Ontmoeting

Ontmoeting

In de gespreksrondes die in de Ontmoetingskerk werden gehouden in de eerste weken van de zomervakantie, was het een opvallende uitkomst. De deelnemers misten de ontmoeting.

Vooral de ontmoeting met elkaar.
Het in gesprek gaan met elkaar in kleine kring maakte veel goed want de eerste ervaringen konden worden gedeeld: over het gemis van de fysieke ervaring naar de kerk te gaan en in het kerkgebouw te zijn. De toegevoegde waarde van de digitale kerkdiensten en de gewenning daaraan zijn een nieuwe zegen geworden.
De keerzijden kwamen ook aan bod omdat online kerkzijn soms afstand en minder betrokkenheid betekent. Er was zorg over de toekomst van de kerk omdat het faciliteren van online kerkzijn de vraag naar de kern van de samen gemeente zijn oproept. Er was angst dat niet iedereen meer zal aanhaken.

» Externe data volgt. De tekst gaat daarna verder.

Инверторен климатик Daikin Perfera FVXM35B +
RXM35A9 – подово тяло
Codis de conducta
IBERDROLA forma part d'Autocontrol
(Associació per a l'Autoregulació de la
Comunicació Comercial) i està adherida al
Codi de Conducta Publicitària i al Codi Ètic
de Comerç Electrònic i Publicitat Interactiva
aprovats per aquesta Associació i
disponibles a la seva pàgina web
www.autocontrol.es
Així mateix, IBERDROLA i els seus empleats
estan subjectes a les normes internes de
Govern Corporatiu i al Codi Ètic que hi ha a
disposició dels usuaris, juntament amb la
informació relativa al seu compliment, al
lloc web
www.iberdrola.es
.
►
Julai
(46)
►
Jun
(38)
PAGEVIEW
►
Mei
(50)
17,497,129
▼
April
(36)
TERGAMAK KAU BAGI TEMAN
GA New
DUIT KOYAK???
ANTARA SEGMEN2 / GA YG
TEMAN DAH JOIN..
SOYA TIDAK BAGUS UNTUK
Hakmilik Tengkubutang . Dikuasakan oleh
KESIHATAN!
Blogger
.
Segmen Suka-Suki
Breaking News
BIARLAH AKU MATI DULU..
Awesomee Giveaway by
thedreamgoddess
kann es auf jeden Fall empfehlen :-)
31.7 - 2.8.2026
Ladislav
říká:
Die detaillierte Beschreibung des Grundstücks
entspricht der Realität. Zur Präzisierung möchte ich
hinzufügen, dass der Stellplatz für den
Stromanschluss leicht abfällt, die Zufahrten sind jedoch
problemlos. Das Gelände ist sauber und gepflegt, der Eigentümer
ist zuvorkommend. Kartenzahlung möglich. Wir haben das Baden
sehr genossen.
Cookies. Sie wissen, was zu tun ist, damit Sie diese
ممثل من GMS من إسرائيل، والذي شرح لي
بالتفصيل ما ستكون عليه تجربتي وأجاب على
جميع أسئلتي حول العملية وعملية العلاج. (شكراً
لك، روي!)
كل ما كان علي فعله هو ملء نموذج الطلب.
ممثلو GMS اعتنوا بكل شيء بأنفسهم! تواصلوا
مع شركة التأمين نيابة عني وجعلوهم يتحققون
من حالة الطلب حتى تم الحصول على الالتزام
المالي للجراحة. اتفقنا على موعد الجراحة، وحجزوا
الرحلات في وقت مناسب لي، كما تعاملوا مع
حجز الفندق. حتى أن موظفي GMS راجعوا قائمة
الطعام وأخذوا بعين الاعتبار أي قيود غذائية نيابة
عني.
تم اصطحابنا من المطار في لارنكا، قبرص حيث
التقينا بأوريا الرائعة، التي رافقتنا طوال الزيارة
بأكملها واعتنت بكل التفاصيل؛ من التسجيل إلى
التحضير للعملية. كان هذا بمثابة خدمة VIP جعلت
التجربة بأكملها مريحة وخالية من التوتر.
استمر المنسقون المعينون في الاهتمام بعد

Het is waar, de grenzen tussen geloof en samenleving zijn poreuzer geworden. De frontlinie en de achterhoede raken meer vermengd. De frontberichten over de zorg voor elkaar verleggen het accent van binnen naar buiten. Want aan het ziekbed, in de jeugd- en de ouderenzorg, bij de voedselbank en bij de armste mensen worden immense offers gebracht.
En de kerk die de ervaring heeft in ballingschap te zijn, vraagt zich opnieuw af wat het betekent dat liturgie in dit opzicht ‘zinloos’ is. Want in de ruimte van de muren van de kerk is er aandacht voor het naderen tot God die groter is dan wat een mens bezig of zelfs gevangen houdt. Juist daarmee worden mensen in de liturgie, letterlijk verstaan als ware dienst, even uit de tijd gehaald en opnieuw aan elkaar teruggegeven. Die ontmoeting is in het laatste halfjaar vloeiender geworden en meer hybride, dus zowel fysiek als digitaal. Het biedt kansen voor de kerk die door de huidige omstandigheden meer op afstand staat.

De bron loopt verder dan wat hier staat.